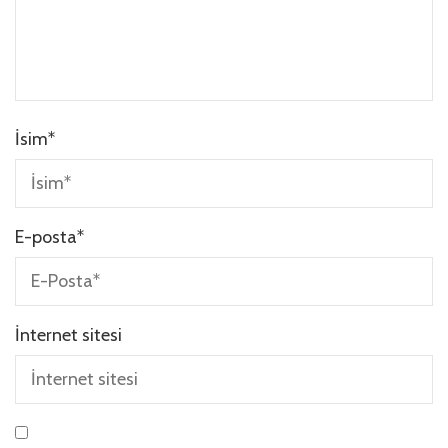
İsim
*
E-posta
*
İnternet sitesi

---

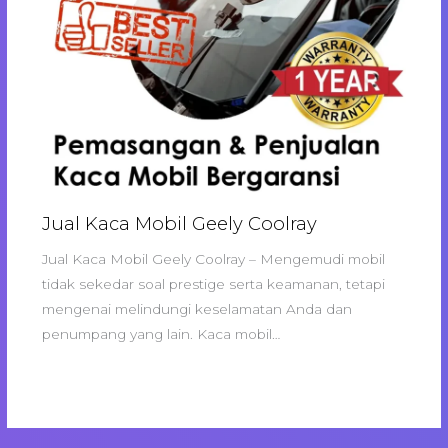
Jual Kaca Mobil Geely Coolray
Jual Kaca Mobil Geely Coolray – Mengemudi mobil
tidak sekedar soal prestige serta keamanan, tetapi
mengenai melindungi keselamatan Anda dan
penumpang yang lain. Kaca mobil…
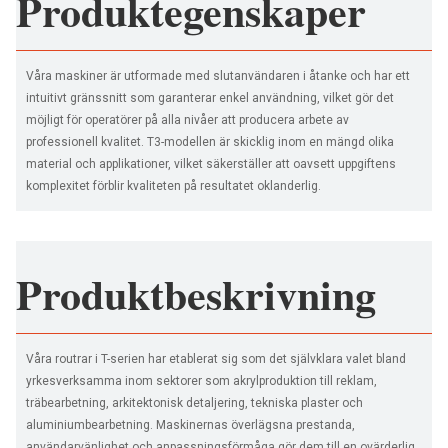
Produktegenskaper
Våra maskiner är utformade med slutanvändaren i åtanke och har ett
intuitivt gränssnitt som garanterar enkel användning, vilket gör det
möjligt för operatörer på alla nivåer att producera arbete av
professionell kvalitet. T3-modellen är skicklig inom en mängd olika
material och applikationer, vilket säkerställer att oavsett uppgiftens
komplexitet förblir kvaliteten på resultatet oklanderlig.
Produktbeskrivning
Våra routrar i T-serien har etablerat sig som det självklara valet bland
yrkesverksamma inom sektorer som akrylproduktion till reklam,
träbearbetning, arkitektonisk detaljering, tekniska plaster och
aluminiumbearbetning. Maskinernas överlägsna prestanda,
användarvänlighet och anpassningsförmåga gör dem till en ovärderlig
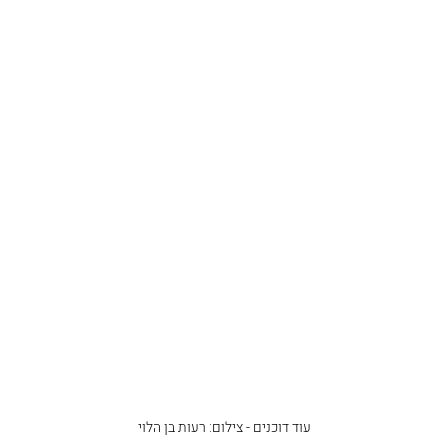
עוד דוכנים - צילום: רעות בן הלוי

* * *

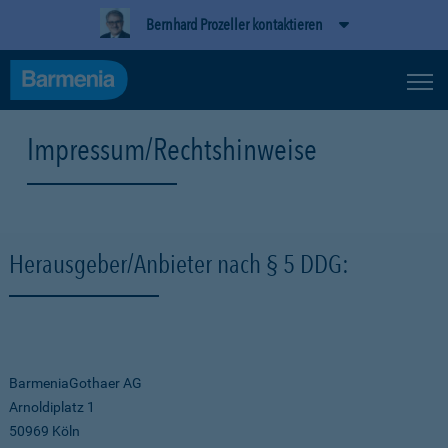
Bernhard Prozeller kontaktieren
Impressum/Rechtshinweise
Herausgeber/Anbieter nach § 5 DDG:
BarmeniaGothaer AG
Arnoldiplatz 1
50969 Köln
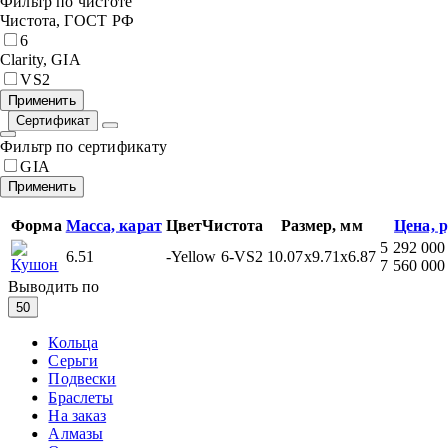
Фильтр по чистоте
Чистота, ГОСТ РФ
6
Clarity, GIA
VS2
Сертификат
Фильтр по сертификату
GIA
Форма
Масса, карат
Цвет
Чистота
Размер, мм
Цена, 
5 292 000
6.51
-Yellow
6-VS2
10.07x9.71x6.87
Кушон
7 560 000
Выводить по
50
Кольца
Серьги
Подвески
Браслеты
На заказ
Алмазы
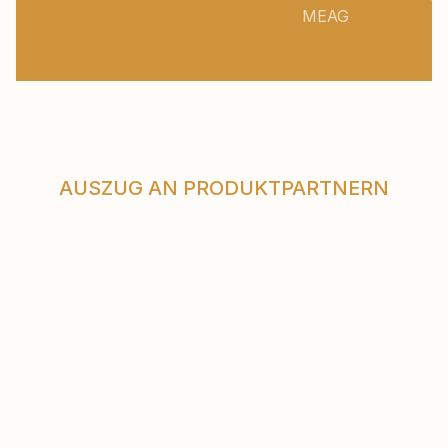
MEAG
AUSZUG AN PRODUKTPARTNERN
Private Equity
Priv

Instructions for the task: Identify and extract each line of the listing that contains "vilket".

Written solution:
intuitivt gränssnitt som garanterar enkel användning, vilket gör det
material och applikationer, vilket säkerställer att oavsett uppgiftens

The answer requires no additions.